TASK PROMPT ▸ Return the lines below that contain "Einlage".

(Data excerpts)
Start of Block

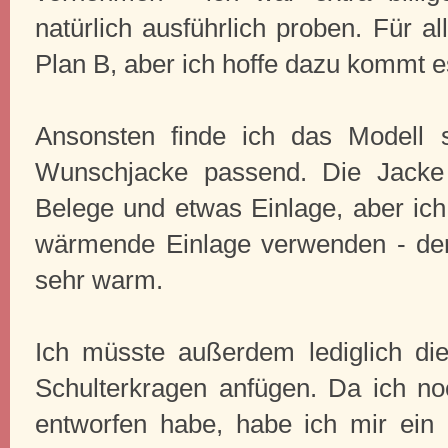
natürlich ausführlich proben. Für a
Plan B, aber ich hoffe dazu kommt es
Ansonsten finde ich das Modell 
Wunschjacke passend. Die Jacke
Belege und etwas Einlage, aber ich
wärmende Einlage verwenden - der W
sehr warm.
Ich müsste außerdem lediglich di
Schulterkragen anfügen. Da ich no
entworfen habe, habe ich mir ei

End of Block

TASK OUTPUT ▸
Belege und etwas Einlage, aber ich
wärmende Einlage verwenden - der W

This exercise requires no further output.